My last post got me thinking about some pretty basic ideas when it comes to some of the approaches for edtech I’ve been going on about recently.
Cheap commodity web hosting has been around for roughly fifteen years. There’s nothing radical about it other than higher ed’s inability to fathom a vision of the web that empowers faculty, staff, and students alike to become a node on the open web.
Nothing we are proposing in Domain of One’s Own is at all radical save, perhaps, the idea of including a domain with the web hosting. Schools like the University of Washington have been offering their community shared hosting for a while, they just place no real emphasis on a narrative of empowerment and potentiality. Seems to me they aren’t effectively communicating what their community has at its disposal.
The fact web hosting seems radical to so many reinforces just how all consuming the learning management system (LMS) has become in any and all discussions about educational technology.
After my recent talk at Sloan-C’s Emerging Technologies Conference I was floored by how many of the questions were centered around the impossibility of teaching and learning outside the LMS. There was a quiet sense of desperation at the suggestion of a more reasonable and relevant approach to the web in higher ed that, by the way, doesn’t replace the LMS, but simply provides a more sophisticated environment for the teaching and learning online. Matt Crosslin covers all this far better than me in his “LMSification of the Educational Narrative” post, it comes strongly recommended.
So, I’m hoping the ice is starting crack a bit. Bluehost was a Platinum sponsor at Sloan-C, a company that can actually scale hosting for any size university in the country. What’s more, if you don’t want to buy a domain for everyone at your university or college, then don’t. Get a single domain and run shared hosting for the community from there. Get something like umw.domains (.domains is a cool new extensions offered by ICANN, Tim Owens picked up this one) or stonybrook.domains or wsuv.domains or cuny.domains or tru.domains or oklahoma.domains or yale.domains, etc. and run hosting for the entire campus through Bluehost. You can have jgroom.umw.domains, etc.
What’s nice about this approach is faculty, staff and students who really see the need for their own domain can buy it themselves, and point it to their hosting space and create an addon or parked domain. At the very least we could start bringing back the basic, powerful possibilities of hosting for campus communities in order to start updating the original vision of tilde spaces (umw.edu/~jgroom) back in the day. This is fairly basic stuff, and there are companies like Bluehost that can easily scale this for educational institutions.

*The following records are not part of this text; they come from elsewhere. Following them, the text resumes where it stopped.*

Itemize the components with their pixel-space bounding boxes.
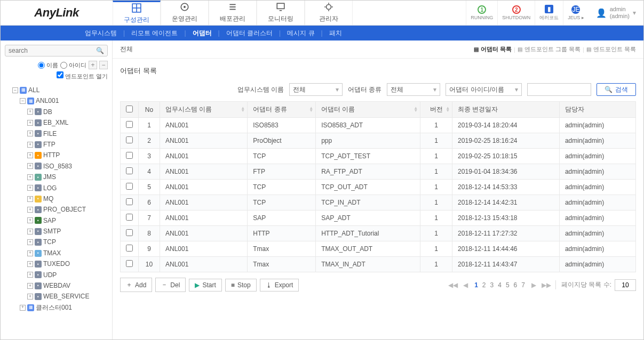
tree-node-jms[interactable]: +▪JMS: [27, 172, 108, 182]
tree-search[interactable]: 🔍: [5, 45, 108, 56]
expand-icon[interactable]: +: [27, 283, 33, 289]
expand-icon[interactable]: +: [27, 294, 33, 299]
status-shutdown[interactable]: 2 SHUTDOWN: [497, 1, 535, 25]
tree-node-tcp[interactable]: +▪TCP: [27, 237, 108, 247]
table-row[interactable]: 4ANL001FTPRA_FTP_ADT12019-01-04 18:34:36…: [121, 164, 636, 180]
tree-expand-button[interactable]: +: [89, 61, 97, 69]
expand-icon[interactable]: +: [20, 305, 26, 311]
filter-text-input[interactable]: [527, 83, 591, 96]
expand-icon[interactable]: +: [27, 142, 33, 148]
search-input[interactable]: [9, 47, 96, 54]
subnav-1[interactable]: 리모트 에이전트: [127, 29, 182, 38]
expand-icon[interactable]: +: [27, 239, 33, 245]
tree-node-log[interactable]: +▪LOG: [27, 183, 108, 193]
tree-node-anl001[interactable]: −▦ANL001: [20, 95, 108, 106]
filter-type-select[interactable]: 전체▾: [387, 83, 440, 96]
page-last[interactable]: ▶▶: [540, 281, 552, 289]
collapse-icon[interactable]: −: [12, 87, 18, 93]
view-tab-1[interactable]: ▤ 엔드포인트 그룹 목록: [518, 45, 581, 53]
sort-icon[interactable]: ▲▼: [241, 107, 245, 112]
col-5[interactable]: 버전▲▼: [420, 102, 452, 118]
radio-id[interactable]: 아이디: [60, 61, 86, 69]
status-errcode[interactable]: ▮ 에러코드: [535, 1, 563, 25]
tree-node-ftp[interactable]: +▪FTP: [27, 139, 108, 150]
nav-0[interactable]: 구성관리: [113, 1, 161, 25]
add-button[interactable]: ＋Add: [120, 278, 152, 292]
col-1[interactable]: No: [139, 102, 160, 118]
select-all[interactable]: [126, 106, 133, 112]
table-row[interactable]: 2ANL001ProObjectppp12019-02-25 18:16:24a…: [121, 133, 636, 149]
page-prev[interactable]: ◀: [462, 281, 469, 289]
pagesize-input[interactable]: [615, 279, 636, 291]
row-check[interactable]: [126, 136, 133, 143]
expand-icon[interactable]: +: [27, 152, 33, 158]
expand-icon[interactable]: +: [27, 272, 33, 278]
tree-node-tmax[interactable]: +▪TMAX: [27, 248, 108, 258]
row-check[interactable]: [126, 167, 133, 174]
status-running[interactable]: 1 RUNNING: [466, 1, 497, 25]
col-2[interactable]: 업무시스템 이름▲▼: [160, 102, 248, 118]
filter-idname-select[interactable]: 어댑터 아이디/이름▾: [446, 83, 522, 96]
tree-node-sap[interactable]: +▪SAP: [27, 215, 108, 226]
table-row[interactable]: 10ANL001TmaxTMAX_IN_ADT12018-12-11 14:43…: [121, 257, 636, 272]
tree-node-web_service[interactable]: +▪WEB_SERVICE: [27, 291, 108, 302]
sort-icon[interactable]: ▲▼: [446, 107, 450, 112]
tree-node-file[interactable]: +▪FILE: [27, 128, 108, 139]
tree-node-cluster[interactable]: +▦클러스터001: [20, 302, 108, 313]
row-check[interactable]: [126, 121, 133, 128]
endpoint-open-check[interactable]: 엔드포인트 열기: [57, 71, 108, 80]
filter-sys-select[interactable]: 전체▾: [289, 83, 343, 96]
table-row[interactable]: 6ANL001TCPTCP_IN_ADT12018-12-14 14:42:31…: [121, 195, 636, 211]
subnav-4[interactable]: 메시지 큐: [283, 29, 319, 38]
expand-icon[interactable]: +: [27, 261, 33, 267]
radio-name[interactable]: 이름: [38, 61, 58, 69]
sort-icon[interactable]: ▲▼: [309, 107, 313, 112]
view-tab-2[interactable]: ▤ 엔드포인트 목록: [586, 45, 636, 53]
expand-icon[interactable]: +: [27, 120, 33, 126]
search-icon[interactable]: 🔍: [96, 47, 104, 54]
expand-icon[interactable]: +: [27, 229, 33, 234]
tree-root[interactable]: −▦ALL: [12, 85, 108, 95]
tree-node-eb_xml[interactable]: +▪EB_XML: [27, 117, 108, 128]
view-tab-0[interactable]: ▤ 어댑터 목록: [474, 45, 512, 53]
page-first[interactable]: ◀◀: [447, 281, 459, 289]
status-jeus[interactable]: JE JEUS ▸: [563, 1, 589, 25]
tree-collapse-button[interactable]: −: [99, 61, 108, 69]
page-7[interactable]: 7: [519, 281, 527, 289]
expand-icon[interactable]: +: [27, 174, 33, 180]
row-check[interactable]: [126, 214, 133, 221]
stop-button[interactable]: ■Stop: [225, 279, 257, 292]
tree-node-smtp[interactable]: +▪SMTP: [27, 226, 108, 237]
page-2[interactable]: 2: [480, 281, 488, 289]
table-row[interactable]: 9ANL001TmaxTMAX_OUT_ADT12018-12-11 14:44…: [121, 241, 636, 257]
subnav-3[interactable]: 어댑터 클러스터: [222, 29, 277, 38]
row-check[interactable]: [126, 152, 133, 159]
row-check[interactable]: [126, 183, 133, 190]
search-button[interactable]: 🔍검색: [597, 83, 636, 96]
row-check[interactable]: [126, 198, 133, 205]
col-3[interactable]: 어댑터 종류▲▼: [248, 102, 316, 118]
collapse-icon[interactable]: −: [20, 98, 26, 104]
subnav-5[interactable]: 패치: [325, 29, 346, 38]
subnav-0[interactable]: 업무시스템: [81, 29, 121, 38]
tree-node-iso_8583[interactable]: +▪ISO_8583: [27, 161, 108, 172]
nav-1[interactable]: 운영관리: [161, 1, 209, 25]
start-button[interactable]: ▶Start: [189, 279, 221, 292]
expand-icon[interactable]: +: [27, 185, 33, 191]
page-1[interactable]: 1: [472, 281, 480, 289]
page-6[interactable]: 6: [512, 281, 520, 289]
col-7[interactable]: 담당자: [559, 102, 635, 118]
page-5[interactable]: 5: [504, 281, 512, 289]
page-4[interactable]: 4: [496, 281, 504, 289]
page-3[interactable]: 3: [488, 281, 496, 289]
table-row[interactable]: 5ANL001TCPTCP_OUT_ADT12018-12-14 14:53:3…: [121, 180, 636, 195]
col-6[interactable]: 최종 변경일자: [452, 102, 560, 118]
tree-node-http[interactable]: +▪HTTP: [27, 150, 108, 160]
subnav-2[interactable]: 어댑터: [188, 29, 216, 38]
expand-icon[interactable]: +: [27, 217, 33, 223]
del-button[interactable]: －Del: [155, 278, 186, 292]
table-row[interactable]: 1ANL001ISO8583ISO8583_ADT12019-03-14 18:…: [121, 118, 636, 133]
user-menu[interactable]: 👤 admin (admin) ▾: [589, 6, 643, 20]
expand-icon[interactable]: +: [27, 109, 33, 115]
expand-icon[interactable]: +: [27, 207, 33, 213]
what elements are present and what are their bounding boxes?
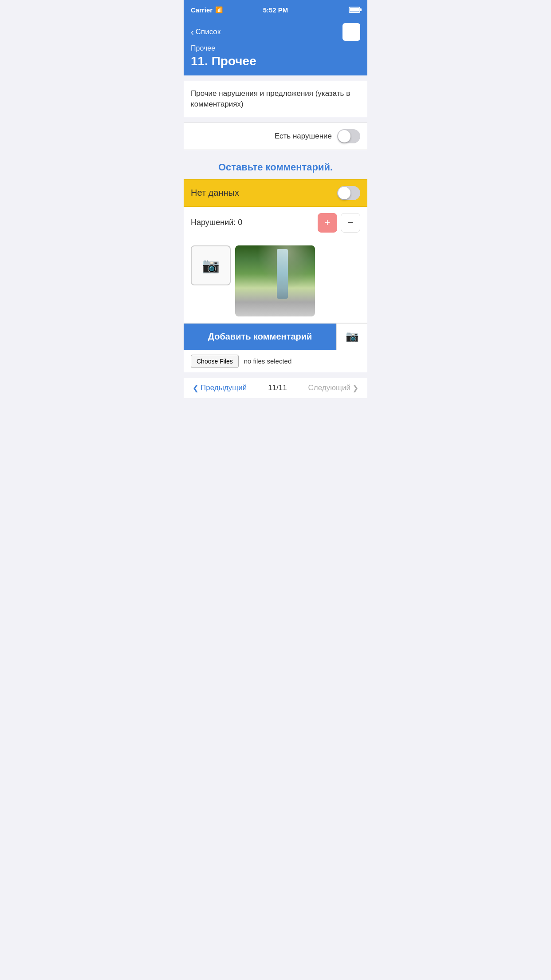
violations-add-button[interactable]: + (318, 213, 337, 233)
nav-counter: 11/11 (268, 383, 287, 392)
back-button[interactable]: ‹ Список (191, 28, 220, 36)
violation-toggle-knob (338, 130, 350, 142)
choose-files-button[interactable]: Choose Files (191, 355, 239, 368)
status-time: 5:52 PM (263, 6, 288, 14)
status-bar: Carrier 📶 5:52 PM (184, 0, 367, 20)
prev-label: Предыдущий (201, 383, 247, 392)
camera-add-icon: 📷 (202, 257, 220, 274)
next-button[interactable]: Следующий ❯ (308, 383, 358, 393)
photos-section: 📷 (184, 239, 367, 323)
next-label: Следующий (308, 383, 350, 392)
add-comment-button[interactable]: Добавить комментарий (184, 324, 336, 350)
carrier-label: Carrier (191, 6, 213, 14)
violation-toggle-row: Есть нарушение (184, 122, 367, 150)
no-files-label: no files selected (244, 357, 292, 365)
back-label: Список (196, 28, 221, 36)
no-data-row: Нет данных (184, 179, 367, 207)
header-action-button[interactable] (342, 23, 360, 41)
wifi-icon: 📶 (215, 6, 223, 13)
prev-button[interactable]: ❮ Предыдущий (193, 383, 247, 393)
status-left: Carrier 📶 (191, 6, 223, 14)
photo-thumbnail[interactable] (235, 245, 315, 316)
header: ‹ Список Прочее 11. Прочее (184, 20, 367, 75)
camera-button[interactable]: 📷 (336, 324, 367, 350)
header-subtitle: Прочее (191, 44, 360, 52)
violations-row: Нарушений: 0 + − (184, 207, 367, 239)
violation-toggle-label: Есть нарушение (275, 132, 332, 141)
content: Прочие нарушения и предложения (указать … (184, 75, 367, 378)
battery-fill (350, 8, 359, 12)
description-text: Прочие нарушения и предложения (указать … (191, 88, 360, 110)
file-chooser-row: Choose Files no files selected (184, 350, 367, 372)
photo-add-button[interactable]: 📷 (191, 245, 231, 285)
description-card: Прочие нарушения и предложения (указать … (184, 81, 367, 117)
status-right (349, 7, 360, 13)
battery-icon (349, 7, 360, 13)
violations-controls: + − (318, 213, 360, 233)
comment-prompt: Оставьте комментарий. (184, 155, 367, 179)
violations-remove-button[interactable]: − (341, 213, 360, 233)
violations-label: Нарушений: 0 (191, 218, 242, 227)
camera-icon: 📷 (346, 330, 359, 343)
prev-chevron-icon: ❮ (193, 383, 199, 393)
no-data-label: Нет данных (191, 188, 239, 198)
waterfall-image (235, 245, 315, 316)
photos-grid: 📷 (191, 245, 360, 316)
no-data-toggle[interactable] (337, 186, 360, 200)
next-chevron-icon: ❯ (352, 383, 358, 393)
action-bar: Добавить комментарий 📷 (184, 323, 367, 350)
violation-toggle[interactable] (337, 129, 360, 143)
nav-row: ‹ Список (191, 23, 360, 41)
back-chevron-icon: ‹ (191, 28, 194, 36)
no-data-toggle-knob (338, 187, 350, 199)
header-title: 11. Прочее (191, 54, 360, 68)
bottom-nav: ❮ Предыдущий 11/11 Следующий ❯ (184, 378, 367, 398)
waterfall-stream (277, 249, 288, 299)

What I found strange at Sloan-C is that Bluehost couldn’t seem to sell this basic idea effectively. Their focus session was centered around creating “Faculty Assessment Portfolios.” An exploration into the territory of creating portfolios for faculty promotion, tenure and the like. I couldn’t think of a more fraught space for them to try and break into higher ed through. Seems to me their Spoke project is exactly what they need to focus on, selling hosting as the web-friendly platform higher ed has forsaken. A rally cry to bring back experimentation and innovation to campuses on the back of Bluehost’s servers. But, alas, they seem to want to fix faculty portfolios for promotion and tenure. Fail.
The problem there is that while Bluehost has the salespeople and the developers, they don’t seem to have faculty and educational technologists working closely with them on this. This is why Canvas was so smart hiring folks like Jared Stein; he knows how university culture works, he’s developed courses for faculty and students. Jared is someone who can guide you to what’s needed from such an experience. From what I understand, Bluehost’s Spoke has a slick dashboard that shares all sorts of details of folks at your school. They even suggested they were working on a “Reclaim Your Domain” piece that will pull in your Facebook, LinkedIn, Twitter, etc. accounts—they were vague, but it piqued my interest. And while I’m sure all of this is proprietary, designed specifically for their customized control panel (none of it’s gonna be freely shared) I can live with that if they could actually sell the remarkable potential for universities they’re sitting on.
But they can’t articulate it. What a shame. It comes down to a failure of communication. This is what we all need to push on, I think this is an important project for higher ed more generally, not so much that it’s the cutting edge, but precisely because its not. It’s the open web and it returns us to a sense of the wonder at the heart of that model for teaching and learning. It also pushes us to redefine how we manage data, identities, and sharing. It’s still the key to a fundamental shift in how we think about the university as a series of open and connected nodes that will start tearing us free from the broadcast infrastructure that everywhere imprisons us.